Salah satu alasan utama ketidakhadiran diskursus poskolonial di Asia Tenggara adalah adanya perbedaan dalam pengalaman dekolonisasi dan pembentukan negara baru.

Sebagian besar negara-negara di Asia Tenggara, setelah merdeka, terperangkap dalam konflik ideologis selama Perang Dingin, yang mempengaruhi perkembangan politik mereka.

“Sementara India, setelah kemerdekaan, dapat membangun sebuah negara federal yang relatif stabil, banyak negara Asia Tenggara langsung terjebak dalam perang saudara dan pemberontakan, yang mengarah pada pembentukan negara otoriter,” kata Chua.

Baca juga: Teliti Negara Pascakolonial, 3 Peraih Nobel Ekonomi 2024 Ungkap Dampak Penjajahan pada Kemiskinan Masyarakat

Negara-negara seperti Indonesia, Vietnam, dan Filipina terjebak dalam konflik berkepanjangan, yang pada gilirannya menghalangi perkembangan pemikiran kritis terhadap masa lalu kolonial mereka.

Stabilitas yang dibangun melalui rezim otoriter, dalam banyak kasus, tidak memberi ruang bagi refleksi kritis terhadap sejarah kolonial.

Chua menyoroti bahwa dalam kajian poskolonial, fokus yang lebih besar cenderung diberikan kepada India, sebagai pusat pemikiran pascakolonial di Asia.

“Dalam literatur poskolonial yang dominan, India memegang peran yang sangat penting, tidak hanya karena sejarah panjang peradaban India yang dihancurkan oleh kolonialisasi, tetapi juga karena dampak dari kolonialisme yang masih terasa hingga saat ini,” ungkapnya.

India, dengan segala kerumitan sosial-politiknya, sering menjadi contoh utama dalam kajian pascakolonial, sementara Asia Tenggara terabaikan.

Negara-negara di Asia Tenggara juga lebih memilih untuk fokus pada pembangunan ekonomi pasca-kemerdekaan daripada mengkaji dampak kolonialisme.

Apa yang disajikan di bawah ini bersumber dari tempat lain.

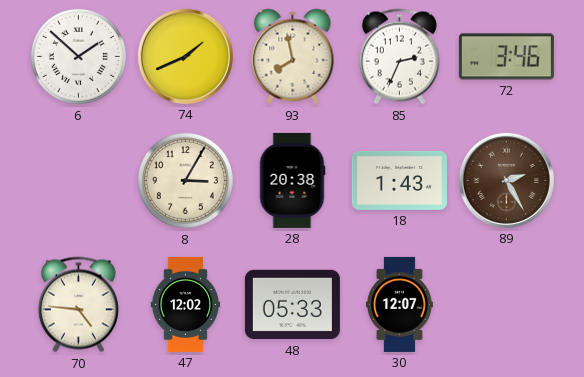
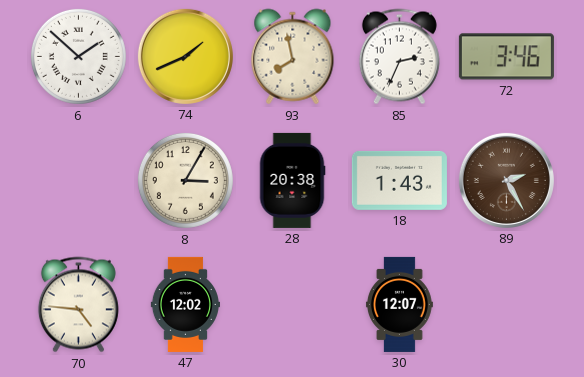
48: 05:33 -> none
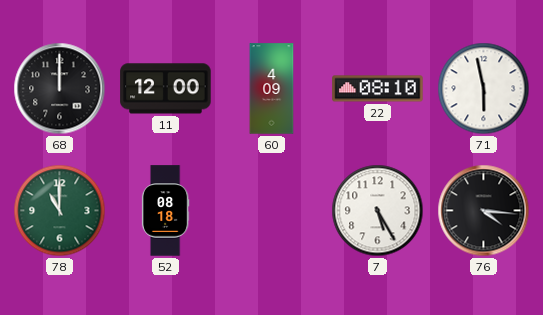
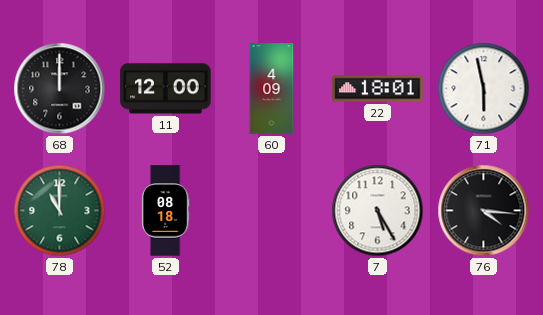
22: 08:10 -> 18:01
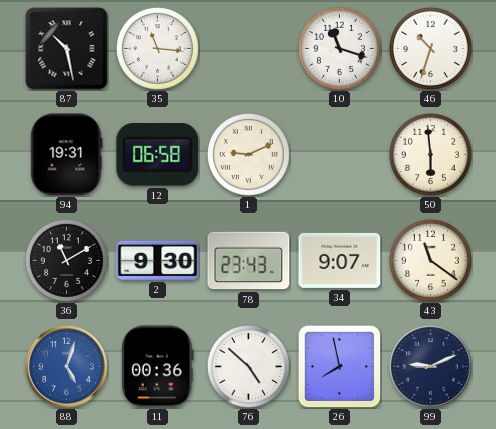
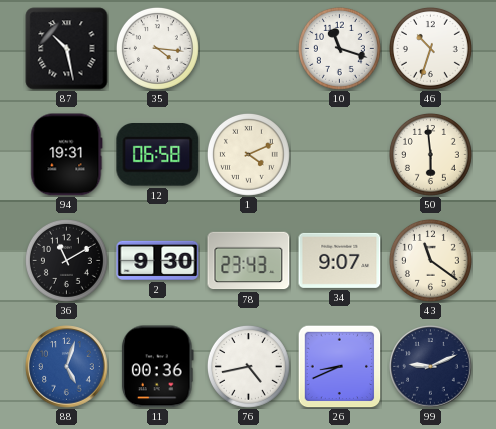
35: 11:16 -> 4:16
1: 9:11 -> 4:11
76: 4:52 -> 4:43
26: 7:58 -> 8:41
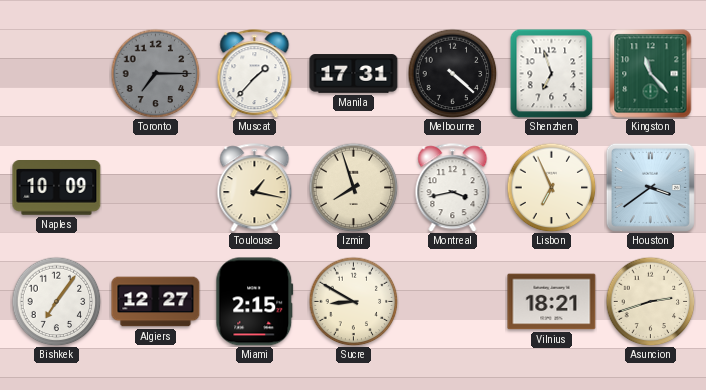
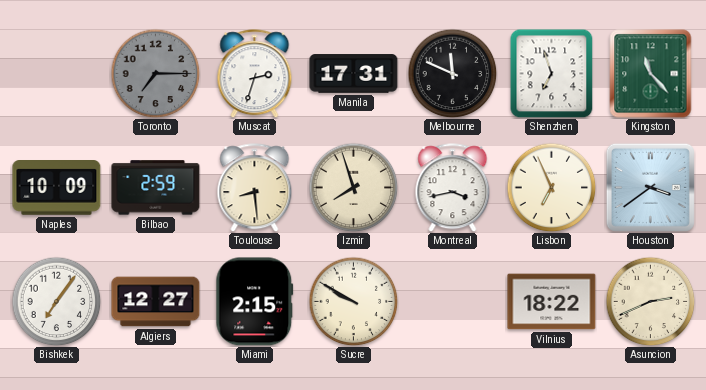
Muscat: 1:37 -> 2:33
Melbourne: 4:22 -> 11:49
Bilbao: none -> 2:59
Toulouse: 1:17 -> 8:29
Sucre: 8:50 -> 9:50
Vilnius: 18:21 -> 18:22
Asuncion: 2:42 -> 2:41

Dengan mengadopsi model negara pembangunan seperti yang diterapkan oleh negara-negara di Asia Timur, seperti Jepang, Korea, dan Taiwan, negara-negara Asia Tenggara berusaha memperoleh legitimasi melalui kemajuan ekonomi, meskipun terkadang dengan cara-cara otoriter.

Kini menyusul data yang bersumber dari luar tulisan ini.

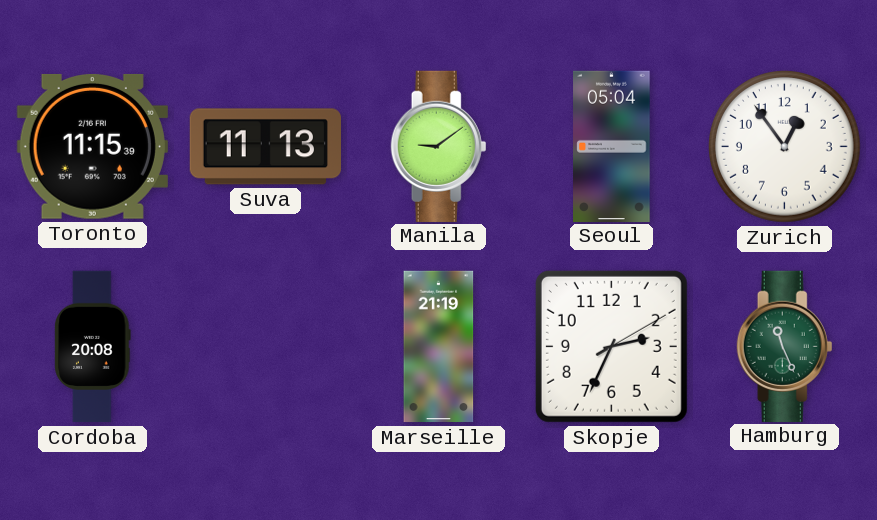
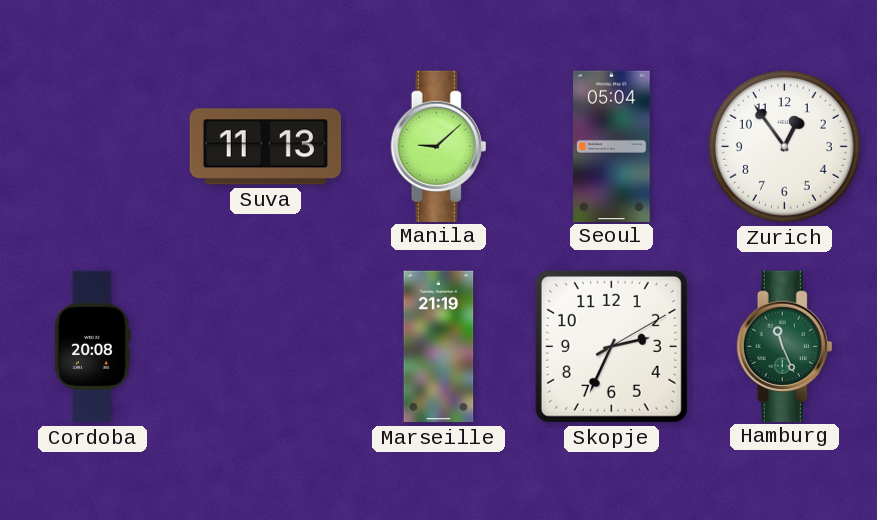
Toronto: 11:15 -> none
Manila: 9:09 -> 9:08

“Kebanyakan negara di Asia Tenggara memilih untuk fokus pada masa depan daripada masa lalu mereka.

Negara-negara ini lebih tertarik pada pembangunan ekonomi dan integrasi ke dalam kapitalisme global daripada merefleksikan masa lalu kolonial mereka,” ujar Chua.

Chua juga mengkritik minimnya perhatian terhadap para pelaku sejarah yang berjuang melawan kolonialisme di Asia Tenggara.

Ia menyebutkan bahwa tokoh-tokoh anti-kolonial dan karya-karya mereka yang kritis terhadap kondisi kolonial, meskipun penting, sering kali terabaikan dalam kajian postkolonial di Asia Tenggara.

Ia mencontohkan tulisan-tulisan dalam bahasa Melayu yang membangun narasi kritis terhadap penjajahan, yang sebagian besar dilupakan setelah pembagian negara-negara baru di Asia Tenggara.

Namun, Chua tidak hanya melihat Asia Tenggara dalam satu sisi negatif.

Ia juga menyadari adanya perubahan dalam masyarakat, seperti di Singapura, di mana kesadaran akan kolonialisme mulai muncul kembali, meskipun dalam bentuk yang berbeda.

“Singapura adalah masyarakat pascakolonial yang sangat khas.

Meskipun kami tidak mengalami penghancuran budaya asli atau pemusnahan penduduk, kami tetap harus mengakui peran kolonialisme dalam membentuk negara kami,” kata Chua.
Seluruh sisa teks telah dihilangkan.